Middle Hall's The Medium
Volume 1
Number 1
November 2002
Contents
Contents
Contents

An Army Of One
Fight Club; Choke; Lullaby
By Chuck Palahnuik

A lot of people in college spend most of their time trying to find out why what they’re reading really means something else. It’s true: just think about it. Plato's world is not the real world; it is the world of shadows on the wall. His world is the world of pure forms: where horses and eggplants are perfect models of what horses and eggplants should be -- but are not. All the horses and eggplants in our world (our sick, phony, pseudo-world, our world where nothing is real) are just copies of the real thing. I’m not kidding, that’s what he says.

And Shakespeare? Don't even tell me about Shakespeare. I am sure that he knew what he meant, but do we know? Romeo and Juliet (we are told) is not a love story at all; it is a story about lovers in love with death, not with each other, (sorry, you were wrong about that -- but complain to your high school teachers, not me). And it’s true -- Juliet even says so. You can look it up. As for the sciences, let me see. Light is a line in space. Or is it. I thought it was a wave. Which is it?

Both!!

It was to flee this world of interpretation that I did what every student does but cannot and will not admit: I retreated from the field. I fled in hasty fear. I crashed with a carton of orange juice, a silenced television, a half-cracked window, a carton of cigarettes, and a locked door. Oh yes, and two of the best books I have read in a long time, both by Chuck Palahnuik. Palahnuik (not exactly a household name) is the author of Fight Club, the bestselling book that became a movie by the same name. The movie sent gurgling girls to the theatre to check out the six pack chests of Edward Norton and Brad Pitt.

I’ll be succinct: Fight Club (book and movie) did not lend itself to deep interpretation (which is what I, in my escape pod, prayed for) but was sound entertainment. Palahnuik is a good writer. No -- a very, very good writer -- and he has a way of deflecting emotion, so that it is only by the tail end of his project that you find yourself out of breath, or weeping, or prepared finally to head back to class. The real world is, I think, much less edgy than his books, less violent, certainly less entertaining.

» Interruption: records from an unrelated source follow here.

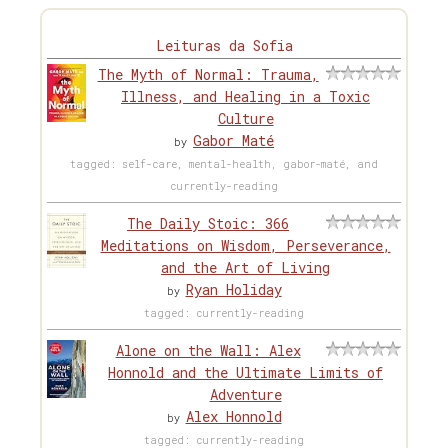
Leituras da Sofia
The Myth of Normal: Trauma,
Illness, and Healing in a Toxic
Culture
Gabor Maté
by
tagged: self-care, mental-health, gabor-maté, and
currently-reading
The Daily Stoic: 366
Meditations on Wisdom, Perseverance,
and the Art of Living
Ryan Holiday
by
tagged: currently-reading
Alone on the Wall: Alex
Honnold and the Ultimate Limits of
Adventure
Alex Honnold
by
tagged: currently-reading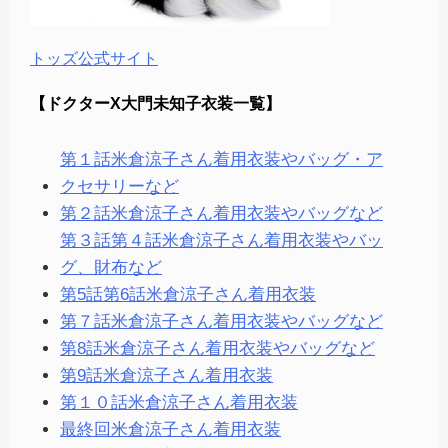
トッズ公式サイト
【ドクターX大門未知子衣装一覧】
第１話米倉涼子さん着用衣装やバッグ・ア
クセサリーなど
第２話米倉涼子さん着用衣装やバッグなど
第３話第４話米倉涼子さん着用衣装やバッ
グ、財布など
第5話第6話米倉涼子さん着用衣装
第７話米倉涼子さん着用衣装やバッグなど
第8話米倉涼子さん着用衣装やバッグなど
第9話米倉涼子さん着用衣装
第１０話米倉涼子さん着用衣装
最終回米倉涼子さん着用衣装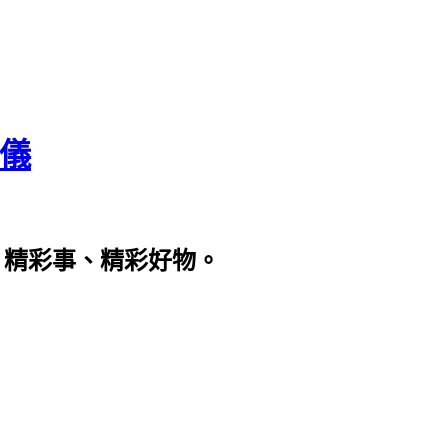
瀞儀
、精彩事、精彩好物。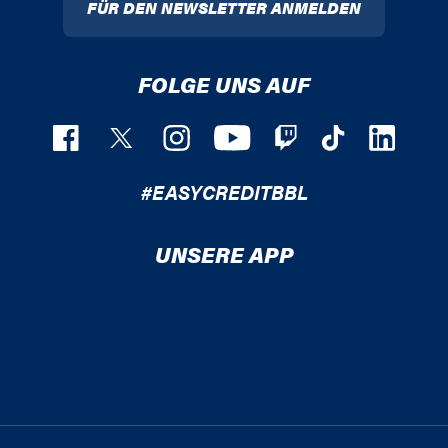
FÜR DEN NEWSLETTER ANMELDEN
FOLGE UNS AUF
#EASYCREDITBBL
UNSERE APP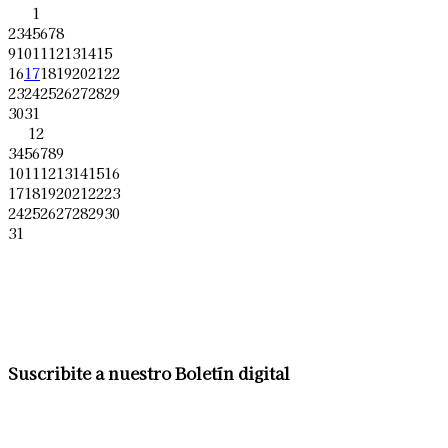
1
2
3
4
5
6
7
8
9
10
11
12
13
14
15
16
17
18
19
20
21
22
23
24
25
26
27
28
29
30
31
1
2
3
4
5
6
7
8
9
10
11
12
13
14
15
16
17
18
19
20
21
22
23
24
25
26
27
28
29
30
31
Suscribite a nuestro Boletín digital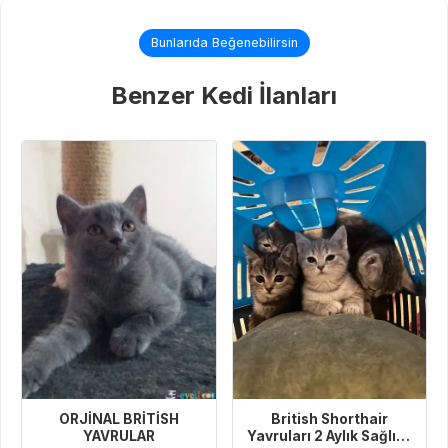
Bunlarıda Beğenebilirsin
Benzer Kedi İlanları
British Shorthair
ORJİNAL BRİTİSH
Yavruları 2 Aylık Sağlıklı
YAVRULAR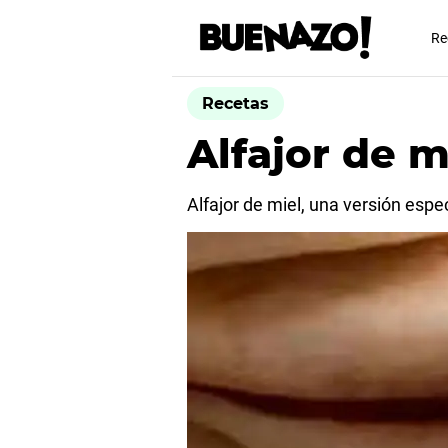
Re
Recetas
Alfajor de m
Alfajor de miel, una versión especi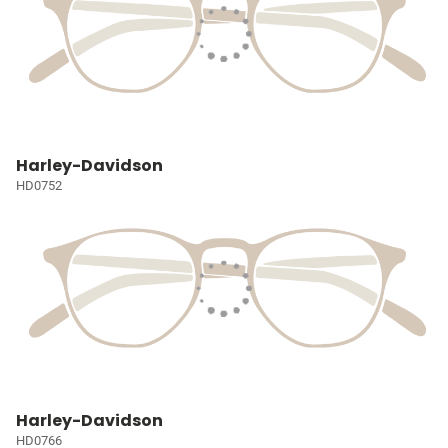
Harley-Davidson
HD0752
Harley-Davidson
HD0766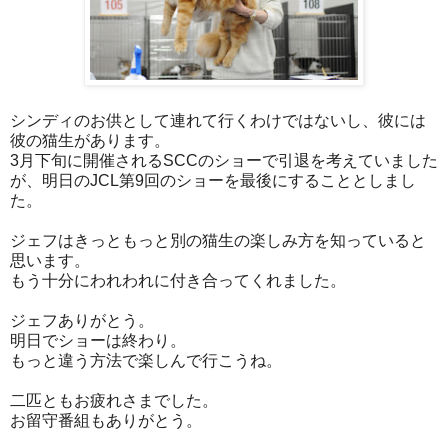
シンディのお供として連れて行くわけではないし、彼には
彼の猫生があります。
3月下旬に開催されるSCCのショーで引退を考えていました
が、明日のJCL第9回のショーを最後にすることとしまし
た。
ジェフはきっともっと別の猫生の楽しみ方を知っていると
思います。
もう十分にわれわれに付き合ってくれました。
ジェフありがとう。
明日でショーは終わり。
もっと違う方法で楽しんで行こうね。
二匹ともお疲れさまでした。
お留守番組もありがとう。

Yeah, yeah, okay -- so (as Shakespeare says) less art and more matter. What Palahnuik writes about are stories that we know could never really happen: two men -- one who is addicted to therapy groups and another who makes and sells soap -- taking over the world one city at a time through a violent group they so aptly name Fight Club; a man who gets checks in the mail from those who saved his life while he faked choking on food (Choke). In his Lullaby, a poem that, when read or thought, kills others. Fantasies all, except that when read purely for escape, as entertainment, as something like a movie (to be looked at more than read), they are frighteningly real.

"I don’t need such escapism," a friend of mine said when I told him about Fight Club. "To escape you need entertainment; you need to lose yourself. Fight Club? It’s too violent." He turned away then (we were at a bar, he was talking to me and watching the news) and changed the subject -- his girlfriend no longer loved him, his parents didn’t understand him, the world was a mess. An advertisement on CNN caught his eye: "Hey I could do that," he said. "I could be an army of one."

You, too, could be an army of one. But, as Palahnuik puts it in Choke, "you’re not getting any younger." So be the typical college student and put down your studies for a moment. Then, turn into the college student that no one wants to admit they have ever been: lock yourself in your room, turn off your telephone, crack open a box of doughnuts, and read some Palahnuik. It may not be the cigarettes hanging artistically between Brad Pitt’s lips, or Edward Norton’s hairless and oh-so attractive body (sigh...), but I can guarantee you will read something you could have never predicted.